Gordon was an inspiration to me in my undergraduate years when I longed to become an archaeobotanist. He worked hard, often lunching at 5 pm when I could finally see him. Sue Colledge actually trained me, and Gordon shared an infectious enthusiasm for every plant, every natural setting, every plant-human interaction. I remember he came to visit in New Haven when I was in graduate school, and Andrew Moore had to pry him back from our student home, so thrilled was Gordon with the New England beachfront flora and the weedy red cedars colonizing highway medians. He taught me how to see archaeology a new way, from the first botanizing in Sussex to my own ventures into the flora of Syria's Anti-Lebanon range. As a young assistant professor, I looked to Gordon for inspiration, thrilled with his encouragement to press the frontiers of our knowledge of agricultural origins. It led me to years of fieldwork in Yemen and Oman, always dancing to the music of human-environment coupling and curious about the breadth of human engagement with our natural world. Thank you Gordon, be at rest, know that your labors set deep roots and bore great fruit.

Christopher Terrell-Nield said...

As a relative I remember staying in Hailsham with Gordon and his parents in my early teens, but haven’t had any actual contact for many years. However, I followed his career with interest, including his connection with Woodlore and Ray Mears (and the Wild Food TV series). This is because it impinges on my own and colleagues’ interests in teaching and researching forensic science and archaeology, although I must admit my main area is entomological.

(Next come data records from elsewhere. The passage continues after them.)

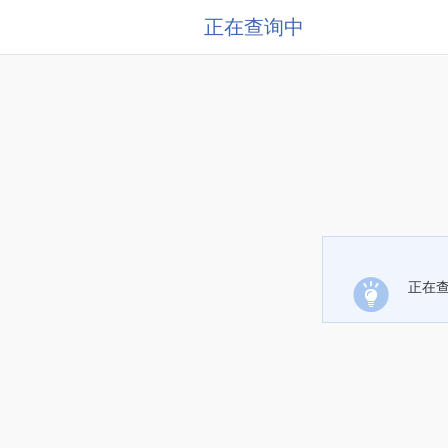
正在查询中
正在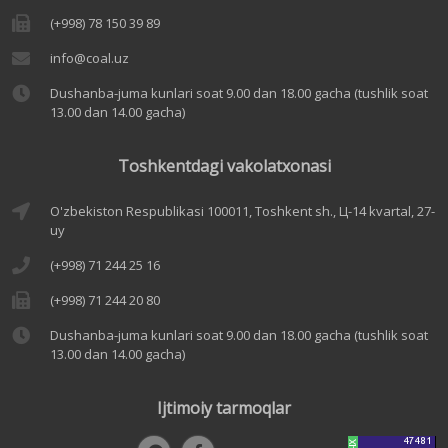
(+998) 78 150 39 89
info@coal.uz
Dushanba-juma kunlari soat 9.00 dan 18.00 gacha (tushlik soat
13.00 dan 14.00 gacha)
Toshkentdagi vakolatxonasi
O'zbekiston Respublikasi 100011, Toshkent sh., Ц-14 kvartal, 27-
uy
(+998) 71 244 25 16
(+998) 71 244 20 80
Dushanba-juma kunlari soat 9.00 dan 18.00 gacha (tushlik soat
13.00 dan 14.00 gacha)
Ijtimoiy tarmoqlar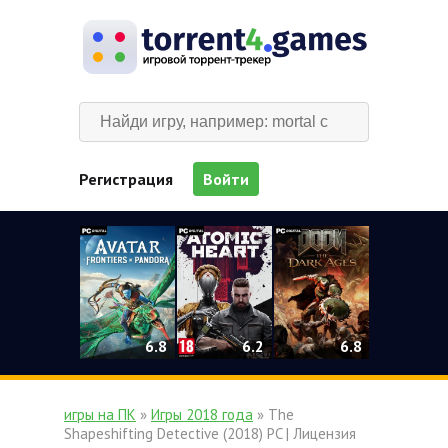
Регистрация
Войти
0
6.2
6.8
6.8
игры на ПК
»
Игры 2018 года
» The
Shapeshifting Detective (2018) PC | Лицензия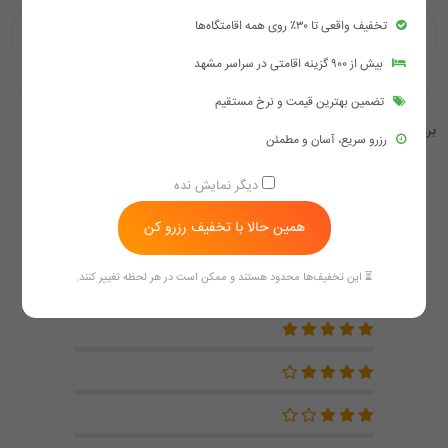
تخفیف واقعی تا ۳۰٪ روی همه اقامتگاه‌ها
چگونه می توان اتاق در هتل باب الجواد مشهد رزرو کرد؟
بیش از ۹۰۰ گزینه اقامتی در سراسر مشهد
تضمین بهترین قیمت و نرخ مستقیم
بررسی ها
رزرو سریع، آسان و مطمئن
4.0
دیگر نمایش نده
همین حالا با تخفیف رزرو کن
بر اساس 7 بازخورد
⏳ این تخفیف‌ها محدود هستند و ممکن است در هر لحظه تغییر کنند.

However, I do teach pollen analysis and paleoecology and often have to identify ancient molluscs and insects from peat deposits. Oddly, just a couple of weeks ago I was telling students about him as I checked some specimens from a Scottish crannog (lake village). I’ve always been fascinated by prehistory, especially the Neolithic, Bronze and Iron Ages and have visited dozens of sites, either on holiday or with our students. We will be sampling an Anglesey peat bog in September, so will be thinking of him.
Consequently I feel a connection with Gordon’s work, especially through his papers and TV work, and know he will be very much missed

Unknown said...

I am so sorry to hear of Gordon's passing and my heart felt thoughts are with his family and friends. I remember whilst writing my MPhil on root and tuber remains from the 30kya site of Dolni Vestonice, Czech Republic, I took a coffee break, switched on the television only to see Gordon with Ray Mears (Wild Food) with a group of Australian Aborigine ladies cooking tubers and water lily seed cakes in the ashes of a fire. As an ethnographic example of a possible route into the archaeological record it could not have come at a better moment! Like most originals who shine a light on a path, he will be sadly missed.

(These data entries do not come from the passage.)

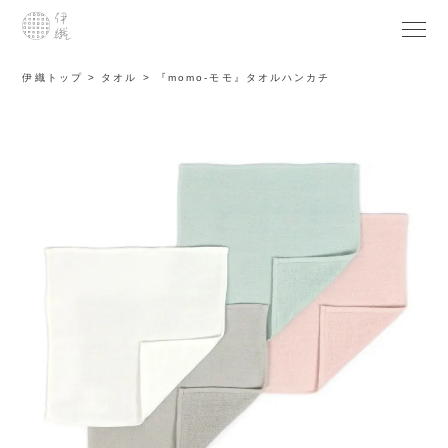
伊織トップ
タオル
『momo-モモ』タオルハンカチ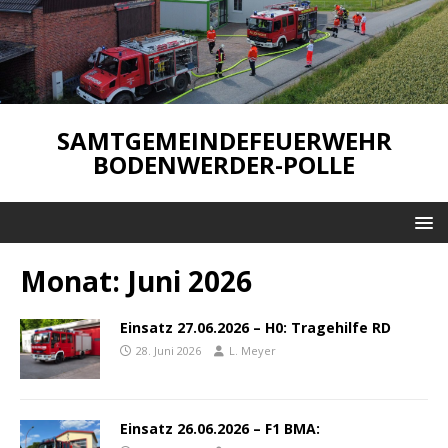
SAMTGEMEINDEFEUERWEHR
BODENWERDER-POLLE
Monat:
Juni 2026
Einsatz 27.06.2026 – H0: Tragehilfe RD
28. Juni 2026
L. Meyer
Einsatz 26.06.2026 – F1 BMA: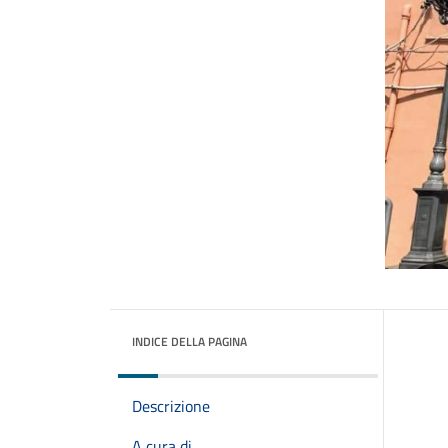
INDICE DELLA PAGINA
Descrizione
A cura di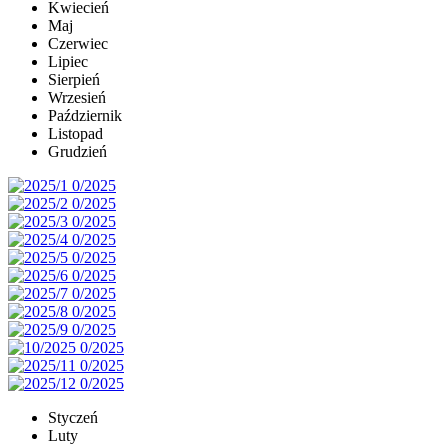
Kwiecień
Maj
Czerwiec
Lipiec
Sierpień
Wrzesień
Październik
Listopad
Grudzień
Styczeń
Luty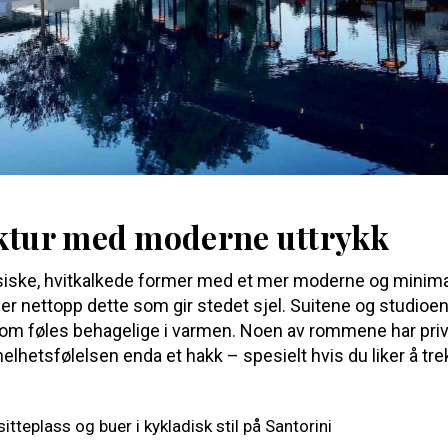
ektur med moderne uttrykk
siske, hvitkalkede former med et mer moderne og minimali
t er nettopp dette som gir stedet sjel. Suitene og studioe
om føles behagelige i varmen. Noen av rommene har priv
elhetsfølelsen enda et hakk – spesielt hvis du liker å trek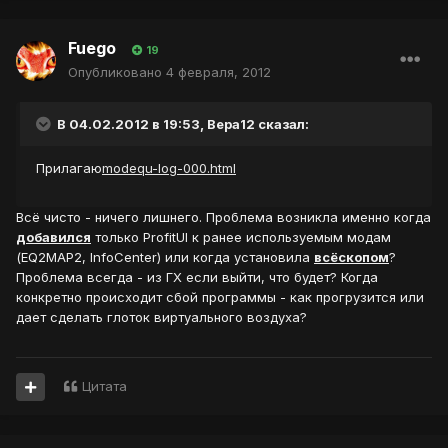
Fuego
19
Опубликовано
4 февраля, 2012
В 04.02.2012 в 19:53, Вера12 сказал:
Прилагаю
modequ-log-000.html
Всё чисто - ничего лишнего. Проблема возникла именно когда
добавился
только ProfitUI к ранее используемым модам
(EQ2MAP2, InfoCenter) или когда установила
всё
скопом
?
Проблема всегда - из ГХ если выйти, что будет? Когда
конкретно происходит сбой программы - как прогрузится или
дает сделать глоток виртуального воздуха?
Цитата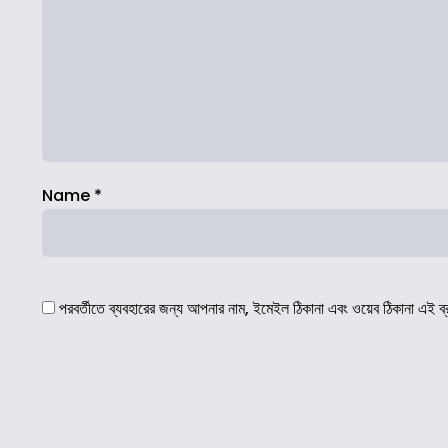
Name
*
পরবর্তীতে ব্যবহারের জন্য আপনার নাম, ইমেইল ঠিকানা এবং ওয়েব ঠিকানা এই ব্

Isabelle (Issy) Richardson said...

I am also very saddened to hear of Gordon's passing. I was one of Gordon's BSc students from 1994-97, but he was also my personal tutor, which I feel was a great privilege.
Although much time and distance has passed (I live in Malaysia), I still feel that Gordon had a special place in my heart, and that for me, his warmth and encouragement, along with his lectures within the environmental archaeology department, was the IOA. My final year project on ethnobotany was inspired and helped along by Gordon (and later with Mark Nesbitt), and I'll always remember him.